Many are calling this the most hated bull market in history.
Sure, valuations are stretched, but interest rates have rarely been this low, economic growth is solid and earnings growth is decent. Add in relatively low and falling unemployment, and all the building blocks are in place for the stock market to continue to thrive.
Of course, not all stocks are created equal. I'm on record as saying I don't see much upside here for our big four banks, our big miners, our big supermarkets and our big telco, namely Telstra Corporation Ltd (ASX: TLS).
You'll just have to do a little more digging to find tomorrow's winners…
Motley Fool CEO and co-founder Tom Gardner is currently touring Asia. In a recent interview for Singapore's Straits Times, Tom pointed out that small-cap stocks tend to do better than large companies over long periods, saying…
"That's a very important point to note right now, because larger companies have outperformed small companies in the last five years or so – but the world has changed dramatically and that (trend) should reverse."
Today, WAM Capital Limited (ASX: WAM) chief investment officer Chris Stott had a similar message, saying in an ASX release…
"An estimated $5 billion was removed from the small-cap sector and invested in other asset classes throughout the year, placing downward pressure on the share prices of the small-to-medium sized listed companies. We believe this adjustment has ended and that the headwinds facing the small-cap sector have abated.
Company valuations are more attractive compared to twelve months ago and we are confident in our ability to continue to identify undervalued growth companies."
Stating the obvious, you are not going to find "undervalued growth companies" amongst the largest and most widely held ASX companies.
In fact, you'd be struggling just to find a decent level of growth in many of the ASX 20 stocks.
For example…
A number of analysts are expecting Telstra could cut its dividend, something I said was a distinct possibility back in February this year.
Commonwealth Bank of Australia (ASX: CBA) is expected to grow its earnings by just 5% this year, and less than 2% next year.

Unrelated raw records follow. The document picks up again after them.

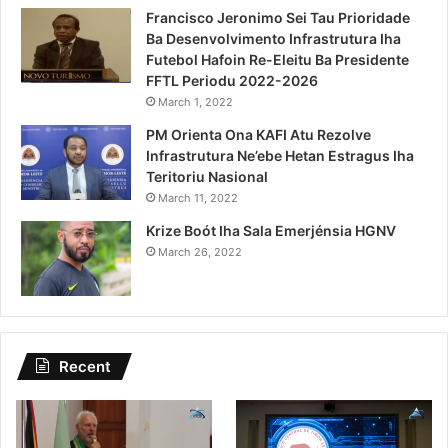
Francisco Jeronimo Sei Tau Prioridade
Ba Desenvolvimento Infrastrutura Iha
Futebol Hafoin Re-Eleitu Ba Presidente
FFTL Periodu 2022-2026
March 1, 2022
PM Orienta Ona KAFI Atu Rezolve
Infrastrutura Ne’ebe Hetan Estragus Iha
Teritoriu Nasional
March 11, 2022
Krize Boót Iha Sala Emerjénsia HGNV
March 26, 2022
Recent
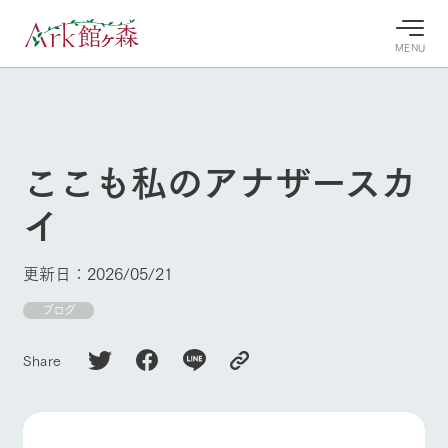
MENU
30°c
/
22°c
30°c
/
22°c
8/6
8/6
2026
2026
(木)
(木)
ここも私のアナザースカ
牧場へ行
よく見られている情報
イ
く
ホーム
今日の牧
イベン
牧場の楽
場・営業
ト/フェ
しみ方
Ark館ヶ森について
更新日：2026/05/21
案内
ア
牧場スタッフが
本日の営業時間
Ark館ヶ森で開
ブログ
季節ごとの楽し
牧場に行く
や牧場の天気、
催しているイベ
み方やシーン別
ガーデンの開花
ント・フェアの
の楽しみ方をナ
Share
状況などを毎日
情報やスケジュ
ビゲート
更新
ール
私たちの取り組み
生産品を見る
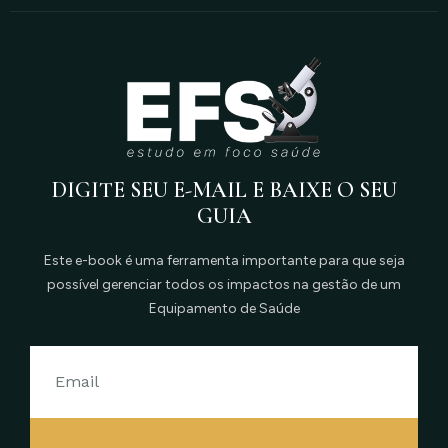
DIGITE SEU E-MAIL E BAIXE O SEU
GUIA
Este e-book é uma ferramenta importante para que seja
possível gerenciar todos os impactos na gestão de um
Equipamento de Saúde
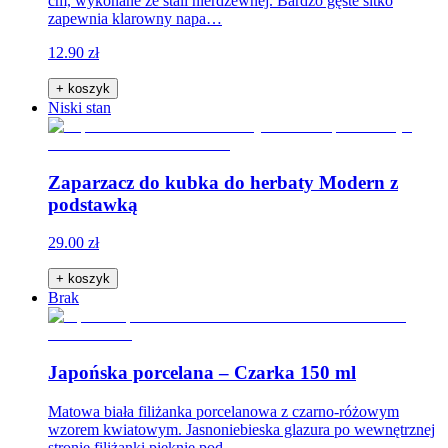
cm, wykonane ze stali nierdzewnej. Bardzo gęste sitko
zapewnia klarowny napa…
12.90 zł
+ koszyk
Niski stan
Zaparzacz do kubka do herbaty Modern z
podstawką
29.00 zł
+ koszyk
Brak
Japońska porcelana – Czarka 150 ml
Matowa biała filiżanka porcelanowa z czarno-różowym
wzorem kwiatowym. Jasnoniebieska glazura po wewnętrznej
stronie filiżanki pięknie pod…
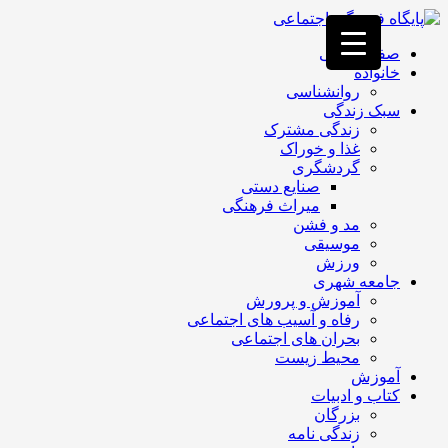
فصد
خون
صفحه اصلی
غرب
خانواده
تهران
روانشناسی
خشکشویی
سبک زندگی
تصفیه
زندگی مشترک
آب
غذا و خوراک
جرثقیل
گردشگری
برقی
a>
صنایع دستی
طراحی
میراث فرهنگی
سایت
مد و فشن
vip
موسیقی
امداد
ورزش
باتری
جامعه شهری
تهران
آموزش و پرورش
رفاه و آسیب های اجتماعی
بحران های اجتماعی
محیط زیست
آموزش
کتاب و ادبیات
بزرگان
زندگی نامه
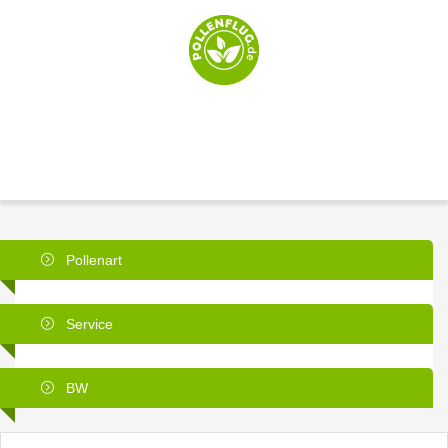
Pollenart
Service
BW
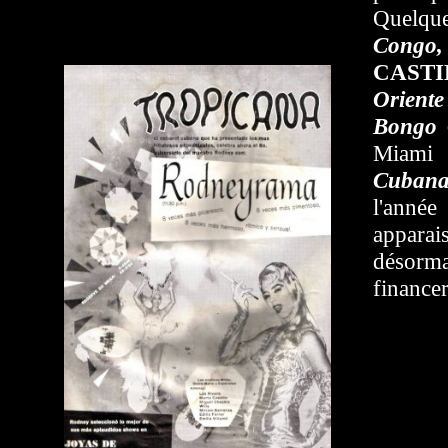
Quelque
Cong
CASTI
Oriente
Bongo 
Miami
Cuban
l'anné
apparai
désorm
financer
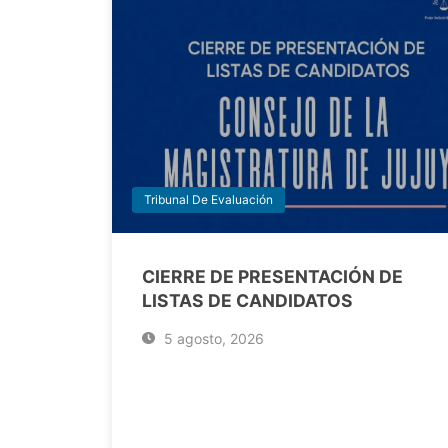
Tribunal De Evaluación
CIERRE DE PRESENTACIÓN DE
LISTAS DE CANDIDATOS
5 agosto, 2026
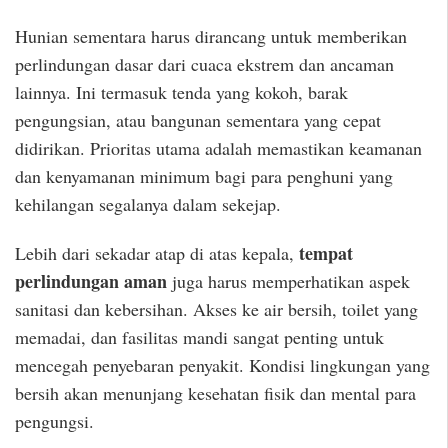
Hunian sementara harus dirancang untuk memberikan
perlindungan dasar dari cuaca ekstrem dan ancaman
lainnya. Ini termasuk tenda yang kokoh, barak
pengungsian, atau bangunan sementara yang cepat
didirikan. Prioritas utama adalah memastikan keamanan
dan kenyamanan minimum bagi para penghuni yang
kehilangan segalanya dalam sekejap.
tempat
Lebih dari sekadar atap di atas kepala,
perlindungan aman
juga harus memperhatikan aspek
sanitasi dan kebersihan. Akses ke air bersih, toilet yang
memadai, dan fasilitas mandi sangat penting untuk
mencegah penyebaran penyakit. Kondisi lingkungan yang
bersih akan menunjang kesehatan fisik dan mental para
pengungsi.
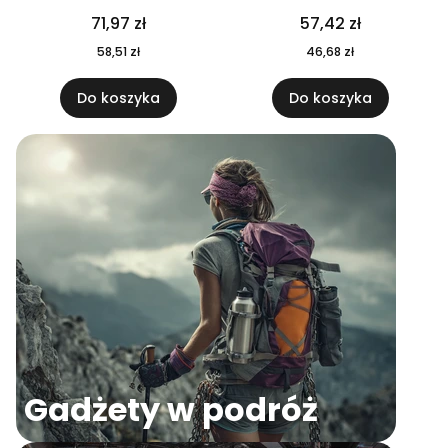
04
71,97 zł
57,42 zł
58,51 zł
46,68 zł
Do koszyka
Do koszyka
Gadżety w podróż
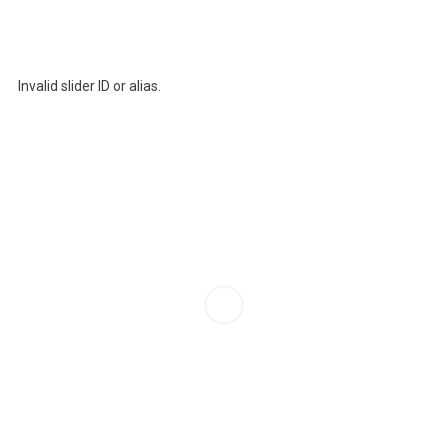
Invalid slider ID or alias.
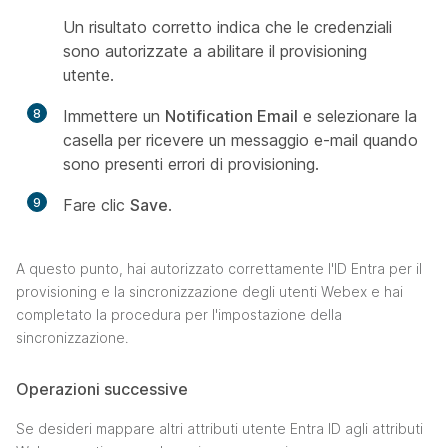
Un risultato corretto indica che le credenziali
sono autorizzate a abilitare il provisioning
utente.
8
Immettere un
Notification Email
e selezionare la
casella per ricevere un messaggio e-mail quando
sono presenti errori di provisioning.
9
Fare clic
Save
.
A questo punto, hai autorizzato correttamente l'ID Entra per il
provisioning e la sincronizzazione degli utenti Webex e hai
completato la procedura per l'impostazione della
sincronizzazione.
Operazioni successive
Se desideri mappare altri attributi utente Entra ID agli attributi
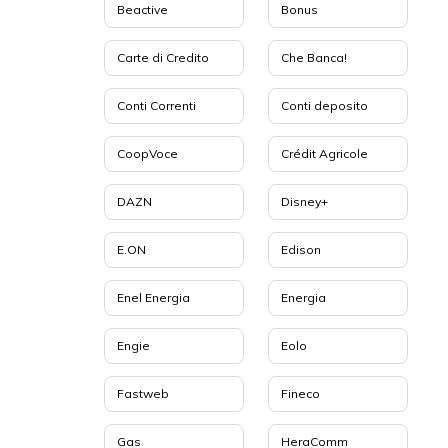
Beactive
Bonus
Carte di Credito
Che Banca!
Conti Correnti
Conti deposito
CoopVoce
Crédit Agricole
DAZN
Disney+
E.ON
Edison
Enel Energia
Energia
Engie
Eolo
Fastweb
Fineco
Gas
HeraComm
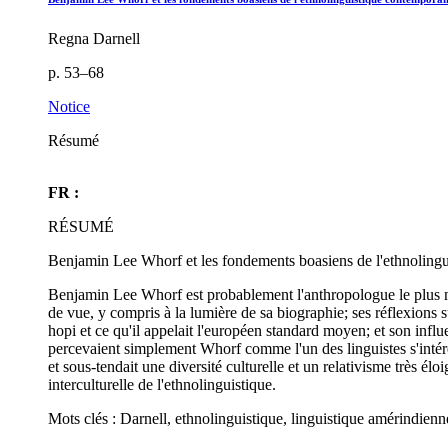
Regna Darnell
p. 53–68
Notice
Résumé
FR :
RÉSUMÉ
Benjamin Lee Whorf et les fondements boasiens de l'ethnoling
Benjamin Lee Whorf est probablement l'anthropologue le plus méc
de vue, y compris à la lumière de sa biographie; ses réflexions su
hopi et ce qu'il appelait l'européen standard moyen; et son influ
percevaient simplement Whorf comme l'un des linguistes s'intére
et sous-tendait une diversité culturelle et un relativisme très él
interculturelle de l'ethnolinguistique.
Mots clés : Darnell, ethnolinguistique, linguistique amérindien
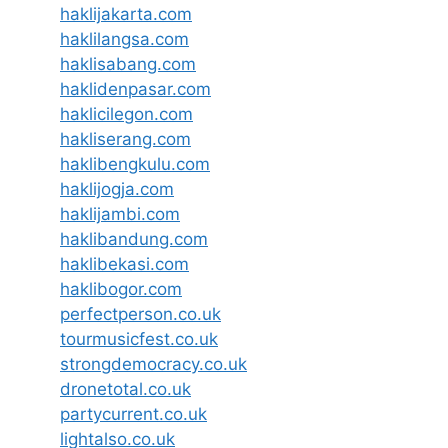
haklijakarta.com
haklilangsa.com
haklisabang.com
haklidenpasar.com
haklicilegon.com
hakliserang.com
haklibengkulu.com
haklijogja.com
haklijambi.com
haklibandung.com
haklibekasi.com
haklibogor.com
perfectperson.co.uk
tourmusicfest.co.uk
strongdemocracy.co.uk
dronetotal.co.uk
partycurrent.co.uk
lightalso.co.uk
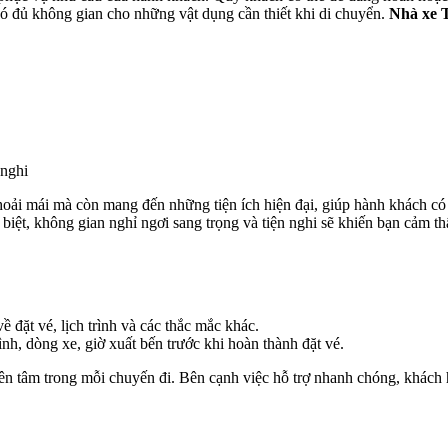
ó đủ không gian cho những vật dụng cần thiết khi di chuyển.
Nhà xe 
 nghi
ải mái mà còn mang đến những tiện ích hiện đại, giúp hành khách có 
c biệt, không gian nghỉ ngơi sang trọng và tiện nghi sẽ khiến bạn cảm 
 đặt vé, lịch trình và các thắc mắc khác.
nh, dòng xe, giờ xuất bến trước khi hoàn thành đặt vé.
ên tâm trong mỗi chuyến đi. Bên cạnh việc hỗ trợ nhanh chóng, khách 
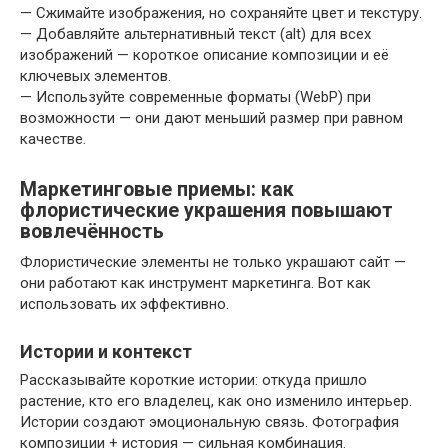
— Сжимайте изображения, но сохраняйте цвет и текстуру.
— Добавляйте альтернативный текст (alt) для всех
изображений — короткое описание композиции и её
ключевых элементов.
— Используйте современные форматы (WebP) при
возможности — они дают меньший размер при равном
качестве.
Маркетинговые приемы: как
флористические украшения повышают
вовлечённость
Флористические элементы не только украшают сайт —
они работают как инструмент маркетинга. Вот как
использовать их эффективно.
Истории и контекст
Рассказывайте короткие истории: откуда пришло
растение, кто его владелец, как оно изменило интерьер.
Истории создают эмоциональную связь. Фотография
композиции + история — сильная комбинация.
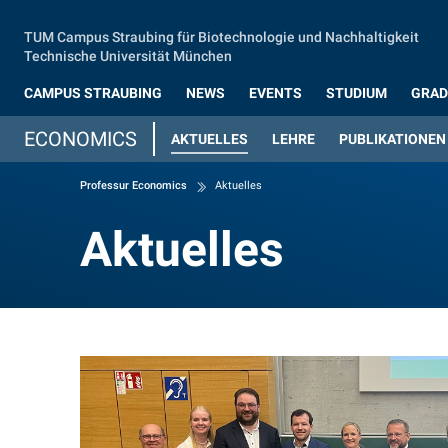
Zum Hauptinhalt springen
TUM Campus Straubing für Biotechnologie und Nachhaltigkeit
Technische Universität München
CAMPUS STRAUBING
NEWS
EVENTS
STUDIUM
GRAD
ECONOMICS
(AKTUELLER MENÜPUNKT)
AKTUELLES
LEHRE
PUBLIKATIONEN
Professur Economics
Aktuelles
Aktuelles
Aktuelles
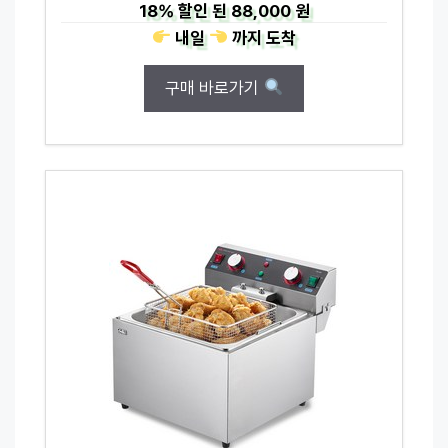
18%
할인 된
88,000 원
내일
까지
도착
구매 바로가기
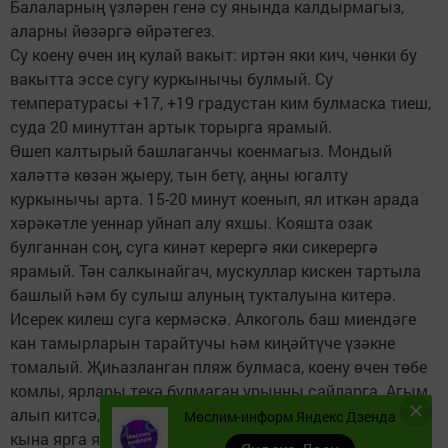
Балаларның үзләрен генә су янында калдырмагыз,
аларны йөзәргә өйрәтегез.
Су коену өчен иң кулай вакыт: иртән яки кич, чөнки бу
вакытта эссе сугу куркынычы булмый. Су
температурасы +17, +19 градустан ким булмаска тиеш,
суда 20 минуттан артык торырга ярамый.
Өшеп калтырый башлаганчы коенмагыз. Мондый
халәттә көзән җыеру, тын бетү, аңны югалту
куркынычы арта. 15-20 минут коенып, ял иткән арада
хәрәкәтле уеннар уйнап алу яхшы. Кояшта озак
булганнан соң, суга кинәт керергә яки сикерергә
ярамый. Тән салкынайгач, мускуллар кискен тартыла
башлый һәм бу сулыш алуның тукталуына китерә.
Исерек килеш суга кермәскә. Алкоголь баш миендәге
кан тамырларын тарайтучы һәм киңәйтүче үзәкне
томалый. Җиһазланган пляж булмаса, коену өчен төбе
комлы, ярлары текә булмаган урынны сайларга. Агым
алып китсә, каршы торырга тырышмагыз. Аз-азлап
Мөслим-информ Яндекс Дзенда
кына ярга якыная барып, агым уңаена йөзәргә кирәк.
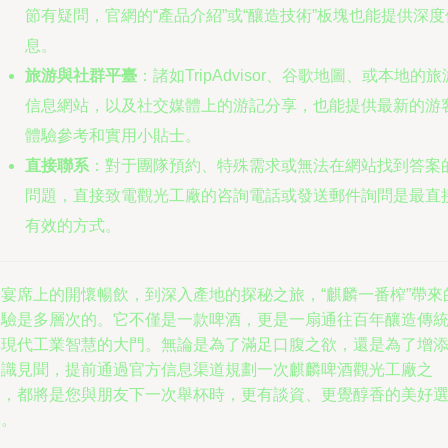
節有疑問，官網的“產品介紹”或“釀造技術”板塊也能提供深度
息。
旅游與社群平臺
：諸如TripAdvisor、谷歌地圖、或本地的旅
信息網站，以及社交媒體上的游記分享，也能提供最新的游
體驗參考和實用小貼士。
直接聯系
：對于團隊預約、特殊需求或無法在網站找到答案
問題，直接致電觀光工廠的咨詢電話或發送郵件詢問是最直
有效的方式。
從宴席上的開懷暢飲，到深入產地的探秘之旅，“麒麟一番榨”帶來
體驗是多層次的。它不僅是一款啤酒，更是一扇通往百年釀造傳
與現代工業智慧的大門。無論是為了滿足口腹之欲，還是為了增
知識見聞，提前通過官方信息渠道規劃一次麒麟啤酒觀光工廠之
旅，都將是您與朋友下一次舉杯時，更有談資、更覺醇香的美好
擇。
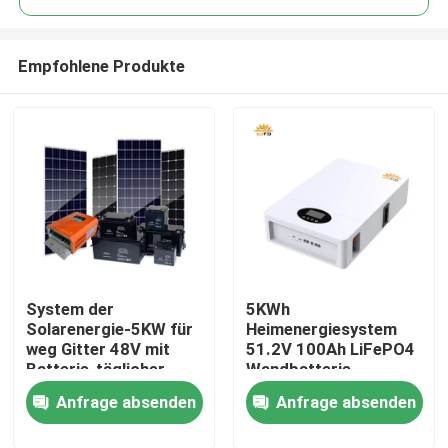
Empfohlene Produkte
System der
5KWh
Haus
Solarenergie-5KW für
Heimenergiesystem
weg Gitter 48V mit
51.2V 100Ah LiFePO4
Batterie-täglicher
Wandbatterie
Produkte
Stromerzeugung
Anfrage absenden
Anfrage absenden
Über uns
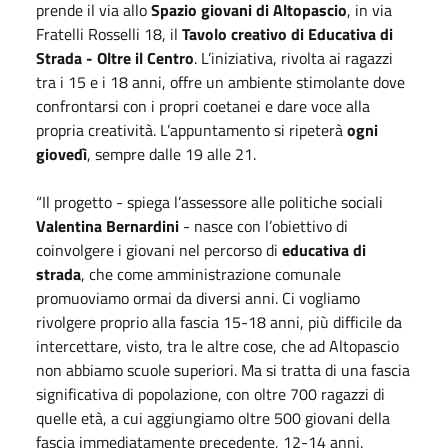
prende il via allo
Spazio giovani di Altopascio
, in via
Fratelli Rosselli 18, il
Tavolo creativo di Educativa di
Strada - Oltre il Centro
. L’iniziativa, rivolta ai ragazzi
tra i 15 e i 18 anni, offre un ambiente stimolante dove
confrontarsi con i propri coetanei e dare voce alla
propria creatività. L’appuntamento si ripeterà
ogni
giovedì
, sempre dalle 19 alle 21.
“Il progetto - spiega l’assessore alle politiche sociali
Valentina Bernardini
- nasce con l’obiettivo di
coinvolgere i giovani nel percorso di
educativa di
strada
, che come amministrazione comunale
promuoviamo ormai da diversi anni. Ci vogliamo
rivolgere proprio alla fascia 15-18 anni, più difficile da
intercettare, visto, tra le altre cose, che ad Altopascio
non abbiamo scuole superiori. Ma si tratta di una fascia
significativa di popolazione, con oltre 700 ragazzi di
quelle età, a cui aggiungiamo oltre 500 giovani della
fascia immediatamente precedente, 12-14 anni.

With the CBA share price already trading on a premium valuation, it's hard to see the stock going anywhere fast in the next 12-18 months.
Analysts expect Woolworths Limited (ASX: WOW) to report a 46% drop in earnings for the year just ended, followed by growth of just 10%. And like CBA, Woolworths shares are hardly cheap, trading around 20 time forecast earnings.
You get the drift…
By contrast, WAM Capital's biggest winners over the past year have been Credit Corp Group Limited (ASX: CCP), Afterpay Touch Group (ASX: APT), Nick Scali Limited (ASX: NCK), Pinnacle Investment Management Group Ltd (ASX: PNI) and Imdex Limited (ASX: IMD).
Not exactly household names, and likely not names you'd see in the typical portfolio of a SMSF.
Credit Corp is expected to grow its earnings by 16% both this year and next. Nick Scali has issued a series of profit upgrades. Pinnacle Investment Management's funds under management have jumped 34% higher in the last 12 months. The Imdex share price has jumped by over 80% in the last 12 months.
All are small caps stocks, all growing quickly, all trading at reasonable valuations.
When it comes to stock market investing, nothing's ever guaranteed, especially over the short-term.
But when you widen your lens out to three and five years, and even further, and you include smaller, growing stocks in your diversified portfolio, you can certainly put the odds in your favour.
This bull market is hated most by people who've missed out on the action.
Coming out of the GFC, they sat on too much cash for too long, missing out on some of the huge gains on offer. And today they're afraid to buy in lest they do so right at the top of the market, before it all comes crashing back down again, as the myriad of doomsters will have you believe.
Holding cash makes you sleep well at night. And yes, we're probably overdue some sort of typical stock market correction, one that might take the S&P/ASX 200 Index down 10% or so. They come around, on average, once every year.
But know that cash will be a loser for you year after year as inflation eats it away. Lose a little, lose a little more, lose a little more after that.
And if you're yearning for the days when term deposits might again pay you a decent amount of interest, I have bad news. Because of our ridiculously high house prices, I'm expecting the RBA to keep interest rates in a band of between 1% and 3% for the foreseeable future.
The RBA meet tomorrow. Interest rates will stay on hold at just 1.5% House prices are through the roof. Term deposit rates are through the floor. By comparison, growing stocks paying growing franked and fully franked dividends, are a compelling long-term investment opportunity.